En 1918, la production satirique de guerre jouit déjà d’une longue expérience, nourrie de périodes distinctes qui l’ont vue successivement porter le trait sur la haine de l’ennemi, la guerre ludique, les tracas de l’arrière ou encore l’héroïsme des anonymes… Progressivement, une spectacularisation comique de la vie civile est venue équilibrer un « bourrage de crânes » en voie d’essoufflement dans les pages d’une presse qui s’autocensure en permanence, tout en s’efforçant de conserver intact son public et de renouveler ses saillies. Si la conviction commune des premiers temps de la Noël 1914 reposait sur la guerre courte, c’est plutôt le désenchantement qui traverse les images de 1918 au fil des parutions. Les principaux titres de la presse satirique émergeant d’une liste bigarrée de publications, "Le Rire" (devenu "rouge"), "La Baïonnette", "La Vie parisienne", "Le Pêle-mêle", "Fantasio" sont à l’exact diapason de ces tendances larges et interagissent largement avec le corpus de la carte postale. Aussi, lors de l’armistice de novembre, la liesse immédiate de la rue met quelque temps à se propager au sein de la production imprimée satirique, soumise à une question formidablement complexe : comment célébrer tout à la fois l’exultation et le deuil ?

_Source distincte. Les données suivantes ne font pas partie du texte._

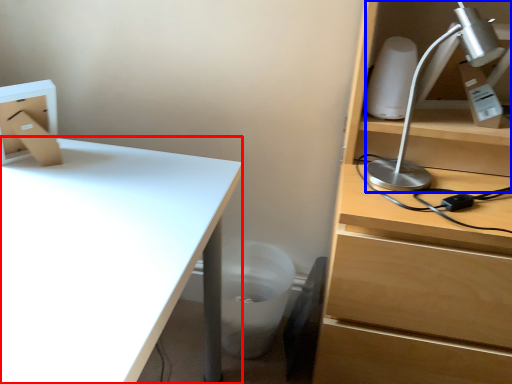 Question: Which of the following is the closest to the observer, desk (highlighted by a red box) or lamp (highlighted by a blue box)?

Choices:
 (A) desk
 (B) lamp

Answer: (A) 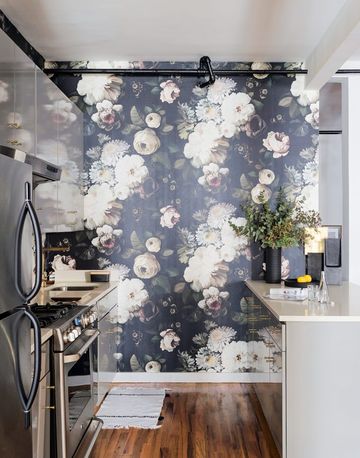 You are a GUI agent. You are given a task and a screenshot of the screen. Output one action in this format:
    pyautogui.click(x=<x>, y=<y>)
    Task: Click on the freezer compartment
    
    Given the screenshot: What is the action you would take?
    pyautogui.click(x=17, y=258) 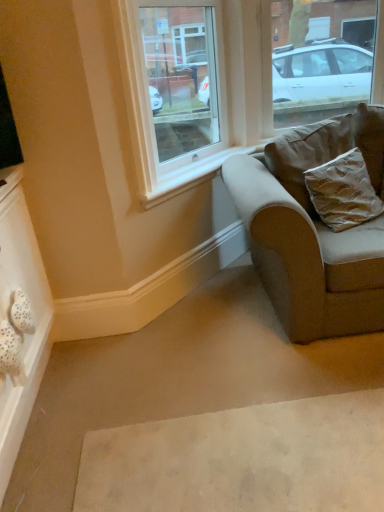 Question: Is gold textured pillow at right in front of clear glass window at upper right, the 1th window from the right?

Choices:
 (A) yes
 (B) no

Answer: (A)

Question: Is gold textured pillow at right next to clear glass window at upper right, acting as the second window starting from the left?

Choices:
 (A) yes
 (B) no

Answer: (B)

Question: From a real-world perspective, is gold textured pillow at right under clear glass window at upper right, the 1th window from the right?

Choices:
 (A) no
 (B) yes

Answer: (B)

Question: From the image's perspective, is gold textured pillow at right under clear glass window at upper right, the 1th window from the right?

Choices:
 (A) no
 (B) yes

Answer: (B)

Question: Does gold textured pillow at right have a larger size compared to clear glass window at upper right, the 1th window from the right?

Choices:
 (A) no
 (B) yes

Answer: (A)

Question: Considering the relative sizes of gold textured pillow at right and clear glass window at upper right, acting as the second window starting from the left, in the image provided, is gold textured pillow at right shorter than clear glass window at upper right, acting as the second window starting from the left,?

Choices:
 (A) no
 (B) yes

Answer: (B)

Question: Is beige fabric couch at right positioned with its back to clear glass window at upper right, the 1th window from the right?

Choices:
 (A) no
 (B) yes

Answer: (A)

Question: Is beige fabric couch at right wider than clear glass window at upper right, the 1th window from the right?

Choices:
 (A) no
 (B) yes

Answer: (B)

Question: From a real-world perspective, is beige fabric couch at right over clear glass window at upper right, the 1th window from the right?

Choices:
 (A) no
 (B) yes

Answer: (A)

Question: Considering the relative sizes of beige fabric couch at right and clear glass window at upper right, the 1th window from the right, in the image provided, is beige fabric couch at right thinner than clear glass window at upper right, the 1th window from the right,?

Choices:
 (A) yes
 (B) no

Answer: (B)

Question: Is beige fabric couch at right to the left of clear glass window at upper right, the 1th window from the right, from the viewer's perspective?

Choices:
 (A) yes
 (B) no

Answer: (A)

Question: Is beige fabric couch at right not close to clear glass window at upper right, acting as the second window starting from the left?

Choices:
 (A) no
 (B) yes

Answer: (B)

Question: Is beige fabric couch at right with clear glass window at upper center, marked as the second window in a right-to-left arrangement?

Choices:
 (A) no
 (B) yes

Answer: (A) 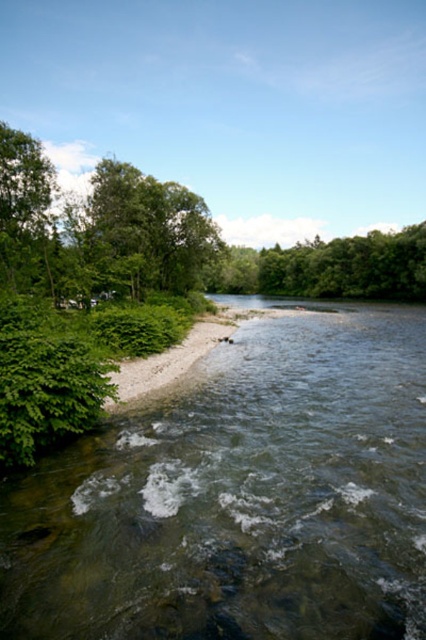 You are planning to cross the river and notice the clear water at river center and the green leafy trees at center. Which area would you avoid stepping on if you want to ensure stable footing?

You should avoid stepping on the clear water at river center because it occupies less space than the green leafy trees at center, implying it might be shallower or have a stronger current, making it less stable.

You are a hiker who wants to cross the river using the clear water at river center. There is a green leafy tree at upper left nearby. Which direction should you head relative to the tree to find the clear water?

You should head to the right of the green leafy tree at upper left to find the clear water at river center. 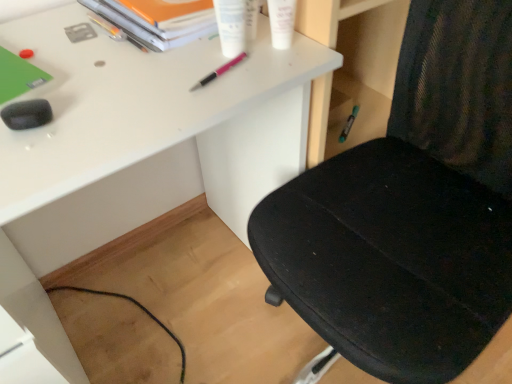 Where is `vacant space to the right of pink metallic pen at upper center, which is the 4th stationery from front to back`? The width and height of the screenshot is (512, 384). vacant space to the right of pink metallic pen at upper center, which is the 4th stationery from front to back is located at coordinates (280, 59). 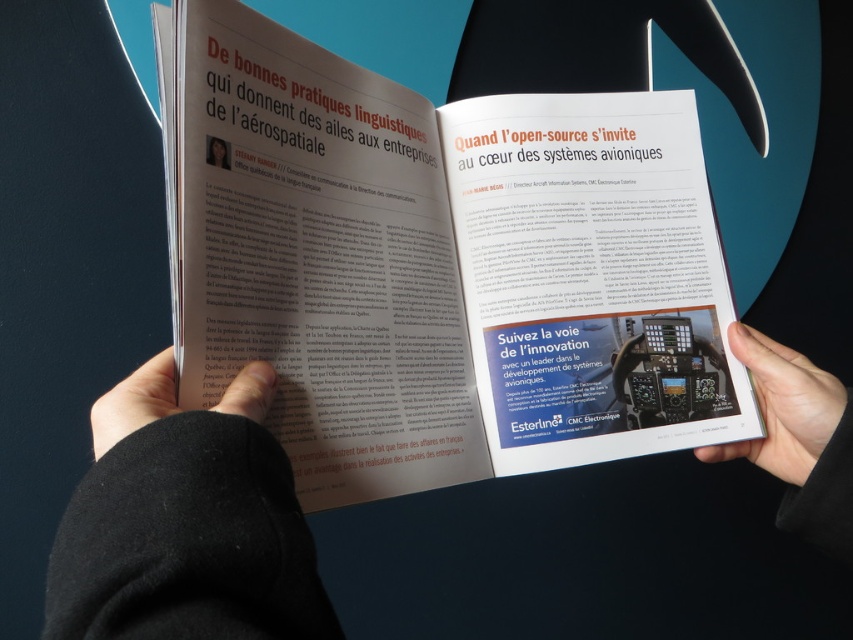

Comme l’indique Rémi Dalisson à propos du 11 novembre : " La liesse est immédiate et c'est autant le soulagement que la joie de la victoire qui éclate pendant trois jours. Cette ambivalence qui minore la joie du triomphe par la tristesse devant les massacres et les souffrances, illustre toute l'ambiguïté de la commémoration de la fin de la guerre, en France comme ailleurs" et l’historien de poser le problème entre "la célébration de la victoire, entre culte républicain et silence des tranchées".

Rémi Dalisson 1, 11 novembre.

1. Du Souvenir à la Mémoire, Paris Armand Colin, 2013, chapitre 2, pp. 31-55.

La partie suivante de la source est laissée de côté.